Let us have a look at r001/1
and r001/2
from the example in http://samtools.sourceforge.net/SAM1.pdf .
Alignment example given at the beginning:
Coor 12345678901234 5678901234567890123456789012345
ref AGCATGTTAGATAA**GATAGCTGTGCTAGTAGGCAGTCAGCGCCAT
+r001/1 TTAGATAAAGGATA*CTG
+r002 aaaAGATAA*GGATA
+r003 gcctaAGCTAA
+r004 ATAGCT..............TCAGC
-r003 ttagctTAGGC
-r001/2 CAGCGGCAT
Is later specified in the SAM format as:
@HD VN:1.5 SO:coordinate
@SQ SN:ref LN:45
r001 163 ref 7 30 8M2I4M1D3M = 37 39 TTAGATAAAGGATACTG *
r002 0 ref 9 30 3S6M1P1I4M * 0 0 AAAAGATAAGGATA *
r003 0 ref 9 30 5S6M * 0 0 GCCTAAGCTAA * SA:Z:ref,29,-,6H5M,17,0;
r004 0 ref 16 30 6M14N5M * 0 0 ATAGCTTCAGC *
r003 2064 ref 29 17 6H5M * 0 0 TAGGC * SA:Z:ref,9,+,5S6M,30,1;
r001 83 ref 37 30 9M = 7 -39 CAGCGGCAT * NM:i:1
The FLAG
field is set to 163 = 1010,0011(binary)
and 83 = 0101,0011(binary)
, respectively.
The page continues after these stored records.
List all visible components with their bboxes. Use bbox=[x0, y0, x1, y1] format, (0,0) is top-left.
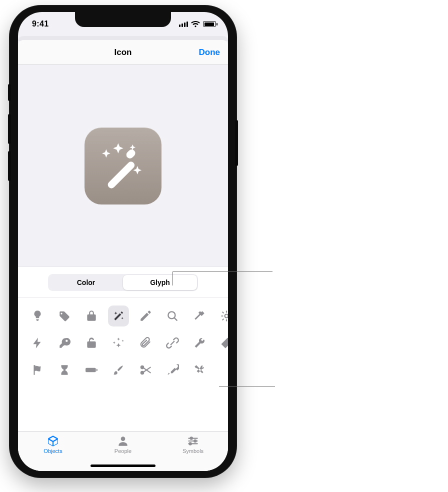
glyph-ruler[interactable] bbox=[216, 332, 228, 354]
glyph-wrench[interactable] bbox=[189, 332, 210, 354]
glyph-unlock[interactable] bbox=[81, 332, 102, 354]
glyph-hammer[interactable] bbox=[189, 306, 210, 326]
svg-point-8 bbox=[194, 440, 196, 442]
glyph-eyedropper[interactable] bbox=[162, 360, 183, 380]
glyph-tools[interactable] bbox=[189, 360, 210, 380]
glyph-sparkles[interactable] bbox=[108, 332, 129, 354]
page-title: Icon bbox=[114, 48, 132, 58]
svg-rect-1 bbox=[125, 148, 137, 160]
tab-objects[interactable]: Objects bbox=[18, 434, 88, 471]
navigation-bar: Icon Done bbox=[18, 40, 228, 65]
screen: 9:41 Icon Done bbox=[18, 12, 228, 471]
glyph-link[interactable] bbox=[162, 332, 183, 354]
done-button[interactable]: Done bbox=[199, 40, 220, 64]
callout-line bbox=[219, 386, 275, 386]
glyph-lock[interactable] bbox=[81, 306, 102, 326]
glyph-hourglass[interactable] bbox=[54, 360, 75, 380]
volume-down-button bbox=[8, 151, 11, 181]
svg-point-3 bbox=[225, 314, 228, 318]
home-indicator[interactable] bbox=[90, 464, 156, 467]
svg-point-6 bbox=[121, 436, 126, 441]
color-glyph-segment: Color Glyph bbox=[48, 274, 198, 291]
callout-line bbox=[172, 272, 272, 272]
glyph-lightbulb[interactable] bbox=[27, 306, 48, 326]
glyph-brush[interactable] bbox=[108, 360, 129, 380]
battery-icon bbox=[203, 21, 216, 27]
mute-switch bbox=[8, 84, 11, 101]
glyph-magnifier[interactable] bbox=[162, 306, 183, 326]
icon-editor-sheet: Icon Done Color bbox=[18, 40, 228, 471]
person-icon bbox=[116, 434, 130, 448]
glyph-picker bbox=[18, 298, 228, 390]
glyph-tag[interactable] bbox=[54, 306, 75, 326]
wand-icon bbox=[93, 136, 153, 196]
glyph-pencil[interactable] bbox=[135, 306, 156, 326]
status-time: 9:41 bbox=[32, 20, 49, 28]
tab-label: People bbox=[114, 448, 132, 454]
svg-point-9 bbox=[189, 442, 191, 444]
volume-up-button bbox=[8, 114, 11, 144]
glyph-battery[interactable] bbox=[81, 360, 102, 380]
glyph-wand[interactable] bbox=[108, 306, 129, 326]
glyph-row bbox=[18, 356, 228, 384]
device-frame: 9:41 Icon Done bbox=[9, 5, 237, 478]
wifi-icon bbox=[191, 21, 200, 28]
svg-point-7 bbox=[190, 437, 192, 439]
sliders-icon bbox=[186, 434, 200, 448]
tab-label: Symbols bbox=[182, 448, 204, 454]
side-button bbox=[235, 120, 238, 166]
glyph-paperclip[interactable] bbox=[135, 332, 156, 354]
notch bbox=[75, 12, 171, 27]
tab-label: Objects bbox=[44, 448, 62, 454]
glyph-bolt[interactable] bbox=[27, 332, 48, 354]
icon-preview bbox=[84, 128, 162, 204]
glyph-scissors[interactable] bbox=[135, 360, 156, 380]
svg-rect-0 bbox=[106, 160, 136, 190]
segment-color[interactable]: Color bbox=[49, 275, 123, 290]
glyph-key[interactable] bbox=[54, 332, 75, 354]
segment-glyph[interactable]: Glyph bbox=[123, 275, 197, 290]
callout-line bbox=[172, 272, 173, 286]
glyph-row bbox=[18, 302, 228, 330]
icon-preview-area bbox=[18, 65, 228, 267]
glyph-gear[interactable] bbox=[216, 306, 228, 326]
tab-symbols[interactable]: Symbols bbox=[158, 434, 228, 471]
cellular-icon bbox=[179, 21, 188, 27]
glyph-flag[interactable] bbox=[27, 360, 48, 380]
cube-icon bbox=[46, 434, 60, 448]
glyph-row bbox=[18, 330, 228, 356]
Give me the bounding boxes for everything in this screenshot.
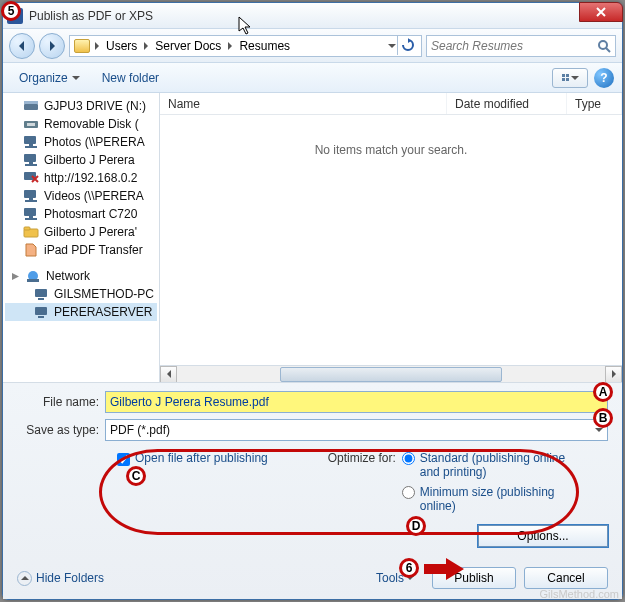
breadcrumb-item[interactable]: Resumes (237, 39, 292, 53)
chevron-right-icon (92, 35, 102, 57)
tree-item[interactable]: GILSMETHOD-PC (5, 285, 157, 303)
tree-item[interactable]: Gilberto J Perera (5, 151, 157, 169)
svg-rect-10 (24, 190, 36, 198)
options-button[interactable]: Options... (478, 525, 608, 547)
expand-icon[interactable] (11, 272, 20, 281)
annotation-marker-a: A (593, 382, 613, 402)
svg-rect-4 (27, 123, 35, 126)
tree-item[interactable]: Photosmart C720 (5, 205, 157, 223)
chevron-right-icon (225, 35, 235, 57)
chevron-up-icon (17, 571, 32, 586)
column-type[interactable]: Type (567, 93, 622, 114)
hide-folders-button[interactable]: Hide Folders (17, 571, 104, 586)
tree-item[interactable]: Videos (\\PERERA (5, 187, 157, 205)
open-after-checkbox[interactable]: Open file after publishing (117, 451, 268, 465)
cancel-button[interactable]: Cancel (524, 567, 608, 589)
footer-row: Hide Folders Tools Publish Cancel (17, 567, 608, 589)
svg-rect-8 (29, 162, 33, 164)
svg-rect-18 (35, 289, 47, 297)
savetype-dropdown[interactable]: PDF (*.pdf) (105, 419, 608, 441)
nav-back-button[interactable] (9, 33, 35, 59)
optimize-standard-radio[interactable]: Standard (publishing online and printing… (402, 451, 570, 479)
optimize-label: Optimize for: (328, 451, 396, 519)
folder-icon (23, 225, 39, 239)
annotation-marker-b: B (593, 408, 613, 428)
view-mode-button[interactable] (552, 68, 588, 88)
annotation-marker-d: D (406, 516, 426, 536)
tree-item[interactable]: iPad PDF Transfer (5, 241, 157, 259)
search-input[interactable]: Search Resumes (426, 35, 616, 57)
search-placeholder: Search Resumes (431, 39, 523, 53)
svg-rect-17 (27, 279, 39, 282)
tree-network-header[interactable]: Network (5, 267, 157, 285)
list-header[interactable]: Name Date modified Type (160, 93, 622, 115)
annotation-step-5: 5 (1, 1, 21, 21)
svg-rect-21 (38, 316, 44, 318)
scroll-right-button[interactable] (605, 366, 622, 383)
nav-forward-button[interactable] (39, 33, 65, 59)
network-share-icon (23, 153, 39, 167)
options-area: Open file after publishing Optimize for:… (117, 451, 608, 519)
arrow-right-icon (46, 40, 58, 52)
svg-marker-22 (424, 558, 464, 580)
folder-icon (74, 39, 90, 53)
chevron-down-icon[interactable] (387, 35, 397, 57)
window-title: Publish as PDF or XPS (29, 9, 153, 23)
organize-button[interactable]: Organize (11, 68, 88, 88)
file-icon (23, 243, 39, 257)
network-share-icon (23, 207, 39, 221)
help-button[interactable]: ? (594, 68, 614, 88)
tree-item[interactable]: http://192.168.0.2 (5, 169, 157, 187)
chevron-down-icon (72, 75, 80, 81)
scroll-thumb[interactable] (280, 367, 503, 382)
scroll-track[interactable] (177, 366, 605, 383)
computer-icon (33, 287, 49, 301)
filename-row: File name: (17, 391, 608, 413)
optimize-minimum-radio[interactable]: Minimum size (publishing online) (402, 485, 570, 513)
tree-item[interactable]: Photos (\\PERERA (5, 133, 157, 151)
publish-dialog: Publish as PDF or XPS Users Server Docs … (2, 2, 623, 600)
drive-icon (23, 99, 39, 113)
network-share-error-icon (23, 171, 39, 185)
removable-disk-icon (23, 117, 39, 131)
refresh-button[interactable] (397, 35, 417, 55)
svg-point-0 (599, 41, 607, 49)
scroll-left-button[interactable] (160, 366, 177, 383)
network-icon (25, 269, 41, 283)
svg-rect-11 (29, 198, 33, 200)
column-date[interactable]: Date modified (447, 93, 567, 114)
radio-icon[interactable] (402, 452, 415, 465)
breadcrumb-item[interactable]: Users (104, 39, 139, 53)
checkbox-icon[interactable] (117, 453, 130, 466)
horizontal-scrollbar[interactable] (160, 365, 622, 382)
new-folder-button[interactable]: New folder (94, 68, 167, 88)
navbar: Users Server Docs Resumes Search Resumes (3, 29, 622, 63)
breadcrumb[interactable]: Users Server Docs Resumes (69, 35, 422, 57)
search-icon (597, 39, 611, 53)
svg-rect-5 (24, 136, 36, 144)
savetype-label: Save as type: (17, 423, 105, 437)
breadcrumb-item[interactable]: Server Docs (153, 39, 223, 53)
annotation-arrow (424, 558, 464, 580)
close-button[interactable] (579, 2, 623, 22)
lower-panel: File name: Save as type: PDF (*.pdf) Ope… (3, 382, 622, 599)
annotation-marker-c: C (126, 466, 146, 486)
file-list: Name Date modified Type No items match y… (160, 93, 622, 382)
filename-input[interactable] (105, 391, 608, 413)
body: GJPU3 DRIVE (N:) Removable Disk ( Photos… (3, 93, 622, 382)
tree-item-selected[interactable]: PERERASERVER (5, 303, 157, 321)
close-icon (596, 7, 606, 17)
svg-rect-2 (24, 101, 38, 104)
network-share-icon (23, 189, 39, 203)
view-grid-icon (562, 74, 569, 81)
tree-item[interactable]: Removable Disk ( (5, 115, 157, 133)
svg-rect-13 (29, 216, 33, 218)
tree-item[interactable]: GJPU3 DRIVE (N:) (5, 97, 157, 115)
chevron-right-icon (141, 35, 151, 57)
arrow-left-icon (16, 40, 28, 52)
column-name[interactable]: Name (160, 93, 447, 114)
folder-tree[interactable]: GJPU3 DRIVE (N:) Removable Disk ( Photos… (3, 93, 160, 382)
savetype-row: Save as type: PDF (*.pdf) (17, 419, 608, 441)
tree-item[interactable]: Gilberto J Perera' (5, 223, 157, 241)
radio-icon[interactable] (402, 486, 415, 499)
In the first flag the bit 0x80
is set, and in the second -- the bit 0x40
(among others).
Now, according to the specification (p.4) this means r001/1
is the "last segment in the template", and r001/2
is the "first segment in the template". But apparently it is the other way around.
It seems that r001/1
is located in the first file and it aligns to the forward strand. Why is it labeled as "second in the template"
What do you say?
Indeed 163 is the second in pair while 83 is the first in pair. See http://picard.sourceforge.net/explain-flags.html
Thanks for the link. But in r001/1 comes first in the alignment, and r001/2 comes the second, their names /1 and /2 also indicate that r001/1 is the first, r001/2 is the second. Why then the bits are set to 163 and 83? It should be the other way around, i.e. I dare to say there is an error in the documentation.
Perhaps it aligned to the reverse strand, and hence the ordering swap.